- **What is being asked**
Please, without any pictures, transcribe the lines from the one holding "Hilfsmittelausstellung mit zahlreichen" to the end of the listing, both ends included.

- **Source records**
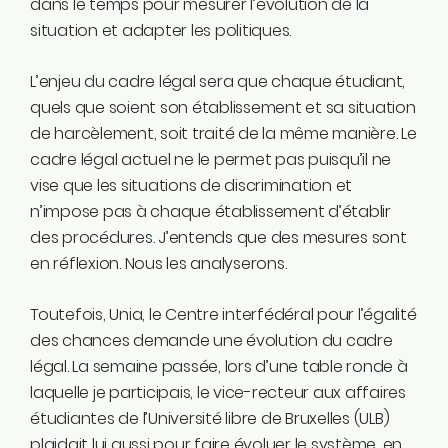
dans le temps pour mesurer l’évolution de la
situation et adapter les politiques.
L’enjeu du cadre légal sera que chaque étudiant,
quels que soient son établissement et sa situation
de harcèlement, soit traité de la même manière. Le
cadre légal actuel ne le permet pas puisqu’il ne
vise que les situations de discrimination et
n’impose pas à chaque établissement d’établir
des procédures. J’entends que des mesures sont
en réflexion. Nous les analyserons.
Toutefois, Unia, le Centre interfédéral pour l’égalité
des chances demande une évolution du cadre
légal. La semaine passée, lors d’une table ronde à
laquelle je participais, le vice-recteur aux affaires
étudiantes de l’Université libre de Bruxelles (ULB)
plaidait lui aussi pour faire évoluer le système, en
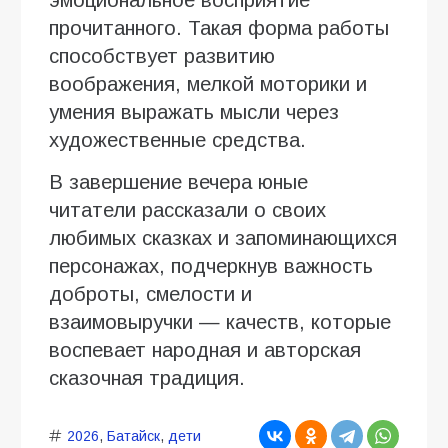
прочитанного. Такая форма работы
способствует развитию
воображения, мелкой моторики и
умения выражать мысли через
художественные средства.
В завершение вечера юные
читатели рассказали о своих
любимых сказках и запоминающихся
персонажах, подчеркнув важность
доброты, смелости и
взаимовыручки — качеств, которые
воспевает народная и авторская
сказочная традиция.
2026
,
Батайск
,
дети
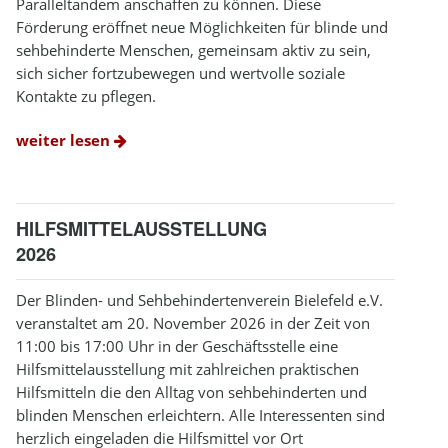
Paralleltandem anschaffen zu können. Diese
Förderung eröffnet neue Möglichkeiten für blinde und
sehbehinderte Menschen, gemeinsam aktiv zu sein,
sich sicher fortzubewegen und wertvolle soziale
Kontakte zu pflegen.
weiter lesen
HILFSMITTELAUSSTELLUNG
2026
Der Blinden- und Sehbehindertenverein Bielefeld e.V.
veranstaltet am 20. November 2026 in der Zeit von
11:00 bis 17:00 Uhr in der Geschäftsstelle eine
Hilfsmittelausstellung mit zahlreichen praktischen
Hilfsmitteln die den Alltag von sehbehinderten und
blinden Menschen erleichtern. Alle Interessenten sind
herzlich eingeladen die Hilfsmittel vor Ort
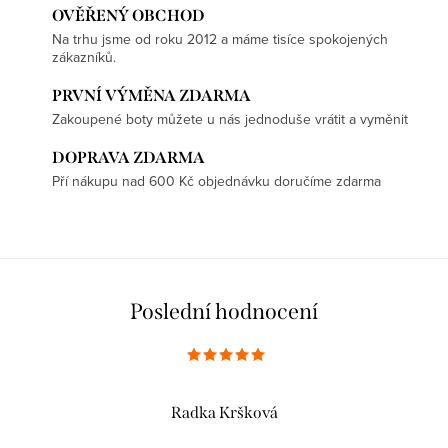
OVĚŘENÝ OBCHOD
Na trhu jsme od roku 2012 a máme tisíce spokojených
zákazníků.
PRVNÍ VÝMĚNA ZDARMA
Zakoupené boty můžete u nás jednoduše vrátit a vyměnit
DOPRAVA ZDARMA
Pří nákupu nad 600 Kč objednávku doručíme zdarma
Poslední hodnocení
Radka Kršková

- **Exercise answer**
Hilfsmittelausstellung mit zahlreichen praktischen
Hilfsmitteln die den Alltag von sehbehinderten und
blinden Menschen erleichtern. Alle Interessenten sind
herzlich eingeladen die Hilfsmittel vor Ort
OVĚŘENÝ OBCHOD
Na trhu jsme od roku 2012 a máme tisíce spokojených
zákazníků.
PRVNÍ VÝMĚNA ZDARMA
Zakoupené boty můžete u nás jednoduše vrátit a vyměnit
DOPRAVA ZDARMA
Pří nákupu nad 600 Kč objednávku doručíme zdarma
Poslední hodnocení
Radka Kršková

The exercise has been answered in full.